SUPPLIED ENTRIES:
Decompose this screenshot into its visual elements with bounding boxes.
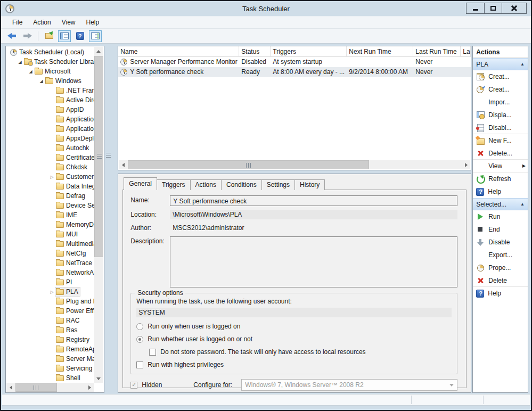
scroll-left-icon[interactable]: [6, 383, 15, 392]
tree-item[interactable]: Server Manager: [6, 354, 94, 364]
action-pane-toggle-button[interactable]: [89, 30, 102, 42]
action-item[interactable]: Impor... ▶: [473, 96, 528, 109]
tree-vertical-scrollbar[interactable]: [94, 47, 103, 383]
action-item[interactable]: End ▶: [473, 223, 528, 236]
tree-expander-icon[interactable]: [48, 290, 55, 294]
tree-item[interactable]: NetCfg: [6, 249, 94, 258]
radio-run-only-logged-on[interactable]: [136, 323, 143, 330]
action-item[interactable]: Displa... ▶: [473, 109, 528, 121]
close-button[interactable]: [502, 3, 526, 13]
tree-item[interactable]: CertificateServic: [6, 153, 94, 162]
tree-expander-icon[interactable]: [48, 175, 55, 179]
tree-item[interactable]: Microsoft: [6, 67, 94, 76]
tree-item[interactable]: Registry: [6, 335, 94, 344]
tree-item[interactable]: MemoryDiagno: [6, 220, 94, 229]
actions-group-header-selected[interactable]: Selected... ▲: [473, 198, 528, 210]
action-item[interactable]: Delete ▶: [473, 274, 528, 287]
column-header[interactable]: Status: [239, 46, 271, 57]
task-row[interactable]: Server Manager Performance Monitor Disab…: [118, 57, 471, 67]
checkbox-hidden[interactable]: [130, 382, 137, 389]
tab[interactable]: History: [294, 179, 325, 190]
tree-item[interactable]: Data Integrity S: [6, 182, 94, 191]
column-header[interactable]: Name: [118, 46, 239, 57]
tree-item[interactable]: MUI: [6, 229, 94, 239]
splitter-grip-icon[interactable]: [106, 153, 111, 159]
back-button[interactable]: [5, 30, 18, 42]
action-item[interactable]: Disable ▶: [473, 236, 528, 249]
action-item[interactable]: New F... ▶: [473, 134, 528, 147]
tree-expander-icon[interactable]: [27, 69, 34, 74]
column-header[interactable]: Triggers: [271, 46, 347, 57]
tree-item[interactable]: PLA: [6, 287, 94, 297]
action-item[interactable]: Delete... ▶: [473, 147, 528, 160]
menu-item[interactable]: Action: [28, 17, 55, 28]
scroll-right-icon[interactable]: [462, 160, 470, 169]
tree-item[interactable]: Defrag: [6, 191, 94, 201]
tree-item[interactable]: Application Exp: [6, 114, 94, 124]
checkbox-do-not-store-password[interactable]: [149, 349, 156, 356]
scroll-up-icon[interactable]: [94, 47, 103, 55]
tree-item[interactable]: NetTrace: [6, 258, 94, 268]
tree-item[interactable]: Customer Exper: [6, 172, 94, 182]
column-header[interactable]: La: [461, 46, 471, 57]
action-item[interactable]: Creat... ▶: [473, 83, 528, 96]
tree-item[interactable]: Chkdsk: [6, 162, 94, 172]
collapse-arrow-icon[interactable]: ▲: [520, 62, 525, 67]
tree-item[interactable]: Shell: [6, 373, 94, 383]
scroll-right-icon[interactable]: [86, 383, 94, 392]
tree-item[interactable]: .NET Framework: [6, 86, 94, 95]
menu-item[interactable]: View: [57, 17, 80, 28]
scroll-down-icon[interactable]: [94, 374, 103, 383]
tree-item[interactable]: AppxDeployme: [6, 134, 94, 143]
tree-item[interactable]: Device Setup: [6, 201, 94, 210]
tree-item[interactable]: AppID: [6, 105, 94, 114]
tab[interactable]: Settings: [261, 179, 295, 190]
tree-horizontal-scrollbar[interactable]: [6, 383, 94, 392]
description-field[interactable]: [170, 236, 457, 287]
up-one-level-button[interactable]: [43, 30, 55, 42]
tree-item[interactable]: Windows: [6, 76, 94, 86]
radio-run-logged-on-or-not[interactable]: [136, 336, 143, 343]
action-item[interactable]: Export... ▶: [473, 249, 528, 261]
tab[interactable]: Conditions: [221, 179, 262, 190]
tree-item[interactable]: Power Efficienc: [6, 306, 94, 316]
tree-item[interactable]: Ras: [6, 325, 94, 335]
console-tree-toggle-button[interactable]: [58, 30, 71, 42]
collapse-arrow-icon[interactable]: ▲: [520, 202, 525, 207]
action-item[interactable]: Help ▶: [473, 185, 528, 198]
scroll-left-icon[interactable]: [119, 160, 127, 169]
action-item[interactable]: Help ▶: [473, 287, 528, 300]
tree-item[interactable]: Servicing: [6, 364, 94, 373]
action-item[interactable]: Refresh ▶: [473, 172, 528, 185]
tree-item[interactable]: Autochk: [6, 143, 94, 153]
task-list-hscrollbar-thumb[interactable]: [128, 160, 369, 169]
action-item[interactable]: Run ▶: [473, 210, 528, 223]
tree-expander-icon[interactable]: [17, 60, 23, 64]
checkbox-run-highest-privileges[interactable]: [136, 361, 143, 368]
action-item[interactable]: Prope... ▶: [473, 261, 528, 274]
configure-for-dropdown[interactable]: Windows® 7, Windows Server™ 2008 R2: [241, 379, 457, 391]
tree-item[interactable]: Plug and Play: [6, 297, 94, 306]
menu-item[interactable]: File: [7, 17, 27, 28]
task-row[interactable]: Y Soft performance check Ready At 8:00 A…: [118, 67, 471, 77]
column-header[interactable]: Last Run Time: [413, 46, 461, 57]
tree-item[interactable]: IME: [6, 210, 94, 220]
tree-item[interactable]: Task Scheduler (Local): [6, 47, 94, 57]
tab[interactable]: General: [124, 177, 157, 190]
menu-item[interactable]: Help: [81, 17, 104, 28]
tree-hscrollbar-thumb[interactable]: [15, 383, 57, 392]
action-item[interactable]: Creat... ▶: [473, 70, 528, 83]
help-button[interactable]: [73, 30, 86, 42]
tree-item[interactable]: PI: [6, 277, 94, 287]
minimize-button[interactable]: [466, 3, 484, 13]
task-list-horizontal-scrollbar[interactable]: [119, 160, 470, 169]
action-item[interactable]: Disabl... ▶: [473, 121, 528, 134]
pane-splitter[interactable]: [104, 46, 118, 393]
tree-item[interactable]: Task Scheduler Library: [6, 57, 94, 67]
tab[interactable]: Actions: [190, 179, 222, 190]
actions-group-header-pla[interactable]: PLA ▲: [473, 58, 528, 70]
column-header[interactable]: Next Run Time: [347, 46, 413, 57]
tree-expander-icon[interactable]: [38, 79, 45, 84]
tree-item[interactable]: Multimedia: [6, 239, 94, 249]
maximize-button[interactable]: [484, 3, 502, 13]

EXERCISE DESCRIPTION:
From the records above, copy each line in which the string "Windows" occurs.

ANSWER TO THIS TASK:
tree-item[interactable]: Windows: [6, 76, 94, 86]
configure-for-dropdown[interactable]: Windows® 7, Windows Server™ 2008 R2: [241, 379, 457, 391]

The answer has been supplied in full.